Stored data entries:
== Segment start ==

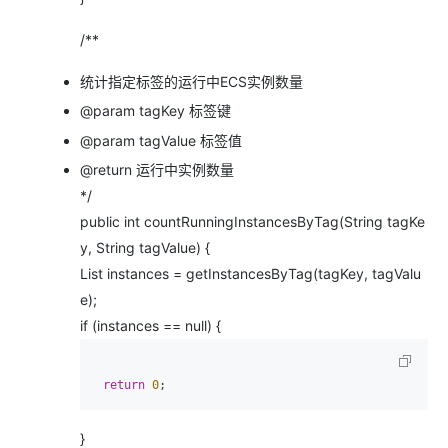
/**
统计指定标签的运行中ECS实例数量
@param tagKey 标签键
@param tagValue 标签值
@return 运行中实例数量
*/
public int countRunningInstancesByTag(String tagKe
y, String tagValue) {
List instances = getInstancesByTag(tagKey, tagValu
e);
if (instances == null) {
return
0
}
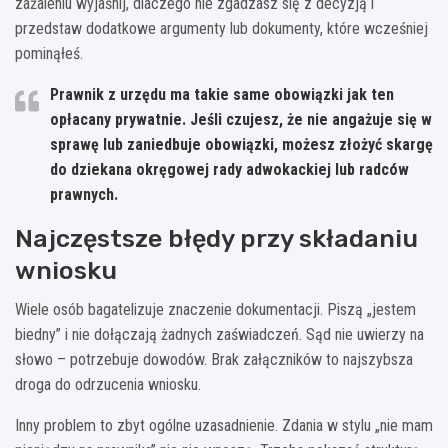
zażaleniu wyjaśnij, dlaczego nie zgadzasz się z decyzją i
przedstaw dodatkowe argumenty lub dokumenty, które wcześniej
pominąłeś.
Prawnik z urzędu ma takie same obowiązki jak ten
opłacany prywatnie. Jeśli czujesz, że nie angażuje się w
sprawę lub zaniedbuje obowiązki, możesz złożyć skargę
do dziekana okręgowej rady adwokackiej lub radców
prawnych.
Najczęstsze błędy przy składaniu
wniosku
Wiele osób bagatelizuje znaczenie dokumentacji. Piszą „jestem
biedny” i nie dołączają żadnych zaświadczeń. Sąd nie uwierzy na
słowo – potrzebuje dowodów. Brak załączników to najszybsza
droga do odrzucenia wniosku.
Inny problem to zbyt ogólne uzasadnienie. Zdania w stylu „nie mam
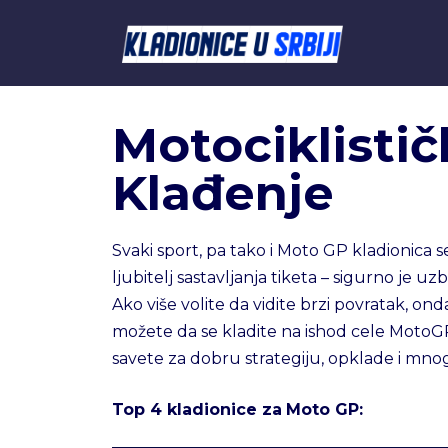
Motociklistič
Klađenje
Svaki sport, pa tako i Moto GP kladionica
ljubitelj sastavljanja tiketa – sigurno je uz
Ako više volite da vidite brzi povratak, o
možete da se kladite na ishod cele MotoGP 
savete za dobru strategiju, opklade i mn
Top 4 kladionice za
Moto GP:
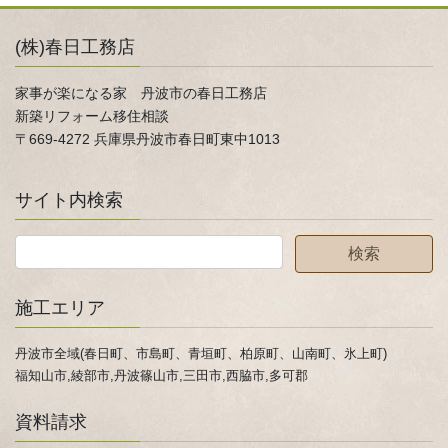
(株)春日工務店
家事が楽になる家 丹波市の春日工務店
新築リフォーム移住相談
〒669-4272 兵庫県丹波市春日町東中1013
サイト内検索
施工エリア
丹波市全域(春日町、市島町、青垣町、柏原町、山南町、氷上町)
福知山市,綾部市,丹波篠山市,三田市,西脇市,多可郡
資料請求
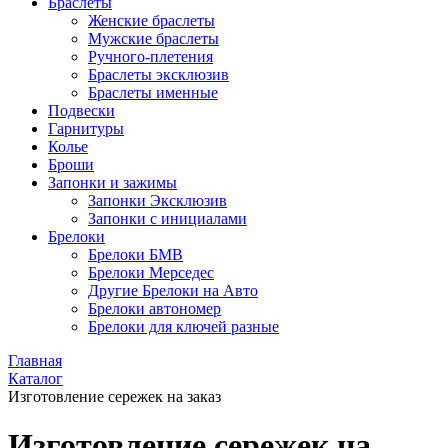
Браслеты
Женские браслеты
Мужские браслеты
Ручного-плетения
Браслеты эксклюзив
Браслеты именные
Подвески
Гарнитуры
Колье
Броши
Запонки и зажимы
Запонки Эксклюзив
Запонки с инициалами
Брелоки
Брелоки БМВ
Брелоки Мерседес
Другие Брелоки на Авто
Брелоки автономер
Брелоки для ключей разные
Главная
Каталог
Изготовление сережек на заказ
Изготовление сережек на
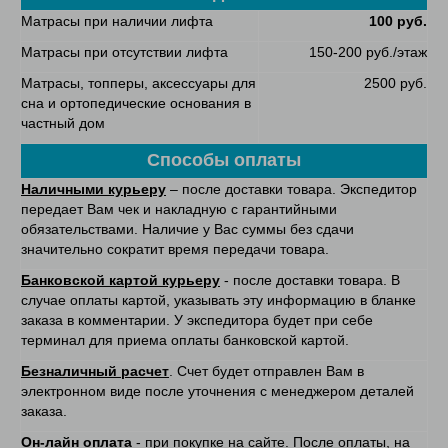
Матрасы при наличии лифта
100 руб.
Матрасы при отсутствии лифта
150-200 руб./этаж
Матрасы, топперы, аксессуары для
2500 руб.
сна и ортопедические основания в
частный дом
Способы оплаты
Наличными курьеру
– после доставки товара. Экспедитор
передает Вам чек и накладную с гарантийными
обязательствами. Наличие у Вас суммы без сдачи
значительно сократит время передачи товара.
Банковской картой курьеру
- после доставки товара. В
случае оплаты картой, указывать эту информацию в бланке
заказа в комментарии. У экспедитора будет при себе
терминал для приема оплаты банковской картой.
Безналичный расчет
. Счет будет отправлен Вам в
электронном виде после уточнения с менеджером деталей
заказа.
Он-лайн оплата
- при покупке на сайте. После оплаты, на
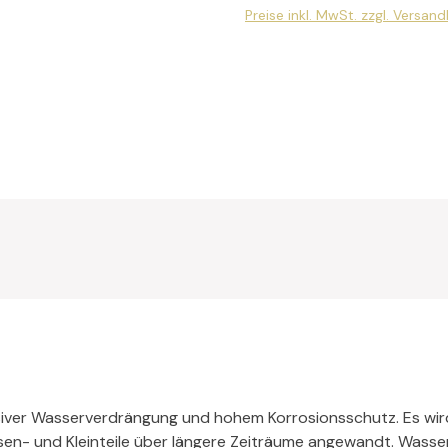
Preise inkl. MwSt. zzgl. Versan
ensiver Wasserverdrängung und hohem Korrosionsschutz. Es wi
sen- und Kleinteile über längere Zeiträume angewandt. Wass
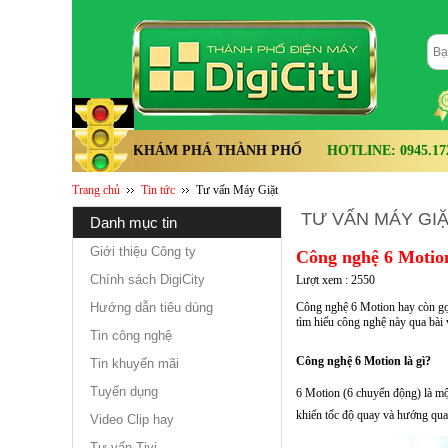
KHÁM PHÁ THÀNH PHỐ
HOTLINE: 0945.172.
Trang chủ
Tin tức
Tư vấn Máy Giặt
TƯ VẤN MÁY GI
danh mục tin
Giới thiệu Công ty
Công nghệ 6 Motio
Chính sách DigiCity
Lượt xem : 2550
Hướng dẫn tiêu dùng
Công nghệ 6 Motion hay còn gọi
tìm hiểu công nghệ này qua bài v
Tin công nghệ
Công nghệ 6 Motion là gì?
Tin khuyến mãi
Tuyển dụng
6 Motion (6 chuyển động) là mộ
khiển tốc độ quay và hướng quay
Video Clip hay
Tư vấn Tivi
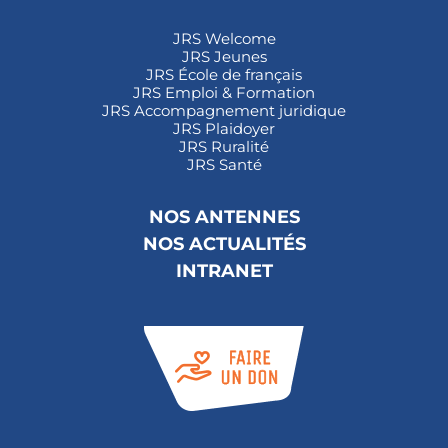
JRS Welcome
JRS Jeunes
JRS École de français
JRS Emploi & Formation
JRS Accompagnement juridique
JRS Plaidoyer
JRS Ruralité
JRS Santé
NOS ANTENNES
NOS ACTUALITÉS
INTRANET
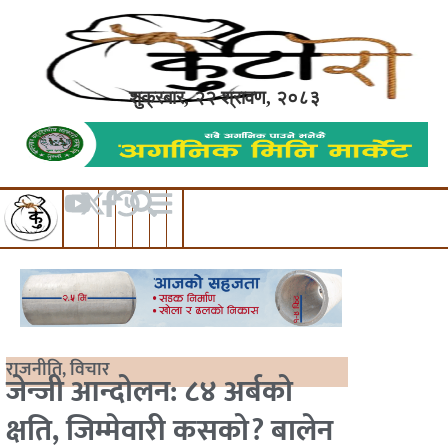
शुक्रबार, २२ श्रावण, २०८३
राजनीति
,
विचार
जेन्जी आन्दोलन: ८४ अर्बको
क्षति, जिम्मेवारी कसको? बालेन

== Segment end ==
== Segment start ==

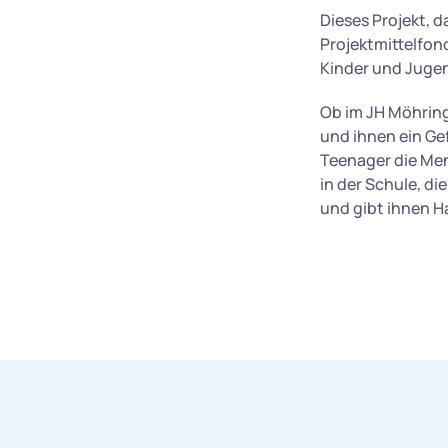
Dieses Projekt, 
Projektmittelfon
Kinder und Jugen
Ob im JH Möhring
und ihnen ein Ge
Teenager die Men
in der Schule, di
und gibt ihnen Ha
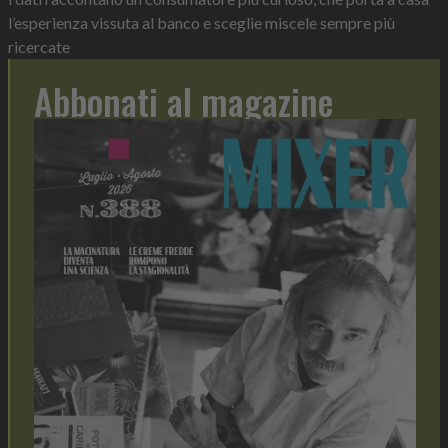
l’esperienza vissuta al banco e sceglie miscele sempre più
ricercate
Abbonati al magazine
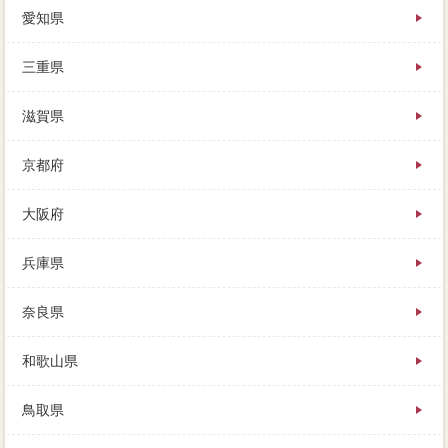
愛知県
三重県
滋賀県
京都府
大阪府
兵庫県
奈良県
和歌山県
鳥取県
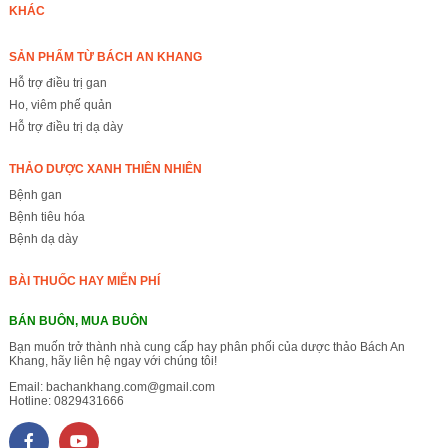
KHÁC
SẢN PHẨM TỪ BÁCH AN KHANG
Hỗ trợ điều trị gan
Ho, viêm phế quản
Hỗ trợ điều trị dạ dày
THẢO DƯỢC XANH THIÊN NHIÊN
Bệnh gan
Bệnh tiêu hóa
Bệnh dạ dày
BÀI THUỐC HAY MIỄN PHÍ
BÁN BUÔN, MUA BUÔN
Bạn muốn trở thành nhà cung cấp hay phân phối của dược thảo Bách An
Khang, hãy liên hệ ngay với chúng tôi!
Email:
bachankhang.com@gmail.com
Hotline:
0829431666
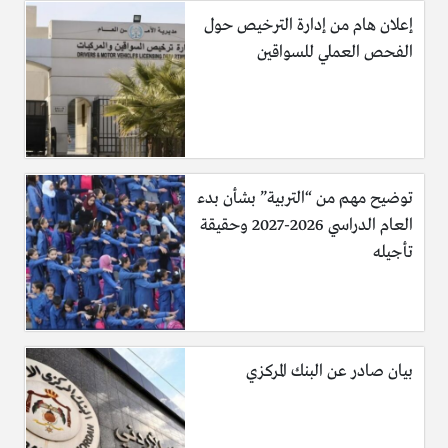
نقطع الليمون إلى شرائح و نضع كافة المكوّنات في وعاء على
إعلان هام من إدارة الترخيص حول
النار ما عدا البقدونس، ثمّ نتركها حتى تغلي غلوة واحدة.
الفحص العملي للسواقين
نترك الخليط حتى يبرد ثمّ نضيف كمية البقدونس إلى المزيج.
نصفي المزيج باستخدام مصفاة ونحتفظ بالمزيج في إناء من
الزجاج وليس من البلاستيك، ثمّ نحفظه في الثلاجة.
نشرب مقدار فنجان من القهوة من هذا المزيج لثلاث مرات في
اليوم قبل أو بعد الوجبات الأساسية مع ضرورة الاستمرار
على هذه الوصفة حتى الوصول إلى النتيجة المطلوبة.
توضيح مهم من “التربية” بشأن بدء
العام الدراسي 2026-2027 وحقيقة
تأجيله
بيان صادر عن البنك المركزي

== Segment end ==
== Segment start ==

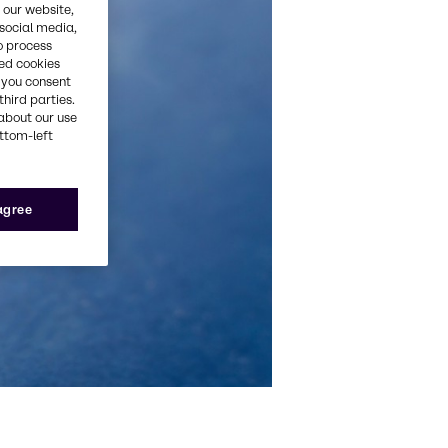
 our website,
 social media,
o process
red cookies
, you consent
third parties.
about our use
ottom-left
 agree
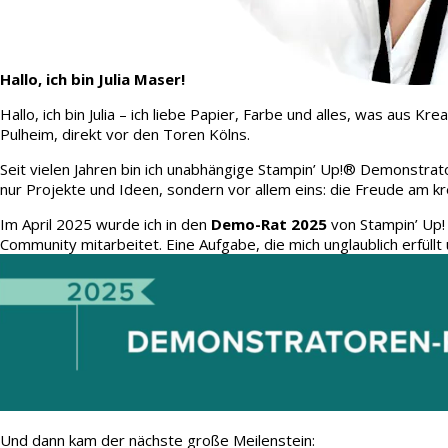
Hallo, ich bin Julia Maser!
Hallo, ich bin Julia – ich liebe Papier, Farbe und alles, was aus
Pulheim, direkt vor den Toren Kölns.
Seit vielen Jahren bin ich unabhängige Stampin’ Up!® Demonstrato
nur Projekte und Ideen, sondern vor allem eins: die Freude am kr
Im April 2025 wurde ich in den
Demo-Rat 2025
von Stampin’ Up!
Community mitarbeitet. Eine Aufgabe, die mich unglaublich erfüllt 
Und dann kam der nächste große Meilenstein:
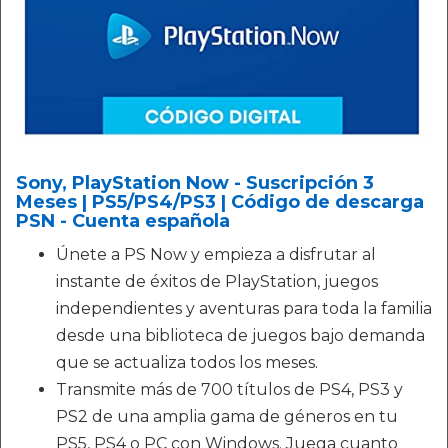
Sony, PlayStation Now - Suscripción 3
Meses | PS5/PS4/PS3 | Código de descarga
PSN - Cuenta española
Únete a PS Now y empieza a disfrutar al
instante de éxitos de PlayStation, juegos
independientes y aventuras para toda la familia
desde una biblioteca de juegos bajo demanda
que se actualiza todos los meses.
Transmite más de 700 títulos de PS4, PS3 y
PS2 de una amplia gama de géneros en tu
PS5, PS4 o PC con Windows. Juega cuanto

== Segment end ==

The answer must consist of every line from the entries above that contains "البقدونس".

النار ما عدا البقدونس، ثمّ نتركها حتى تغلي غلوة واحدة.
نترك الخليط حتى يبرد ثمّ نضيف كمية البقدونس إلى المزيج.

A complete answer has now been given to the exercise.